* _What you should do_
Quote the entries in full, character for character, without their images.

(Items listed in a dataset)
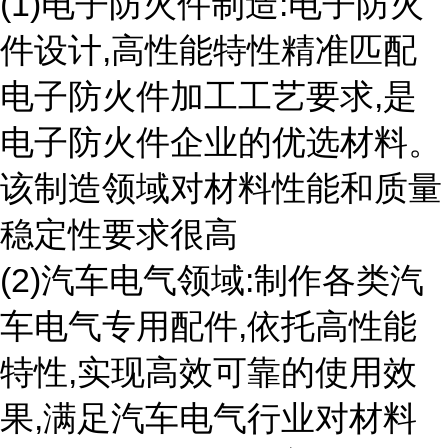
(1)电子防火件制造:电子防火
件设计,高性能特性精准匹配
电子防火件加工工艺要求,是
电子防火件企业的优选材料。
该制造领域对材料性能和质量
稳定性要求很高
(2)汽车电气领域:制作各类汽
车电气专用配件,依托高性能
特性,实现高效可靠的使用效
果,满足汽车电气行业对材料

* _Result of the task_
(1)电子防火件制造:电子防火
件设计,高性能特性精准匹配
电子防火件加工工艺要求,是
电子防火件企业的优选材料。
该制造领域对材料性能和质量
稳定性要求很高
(2)汽车电气领域:制作各类汽
车电气专用配件,依托高性能
特性,实现高效可靠的使用效
果,满足汽车电气行业对材料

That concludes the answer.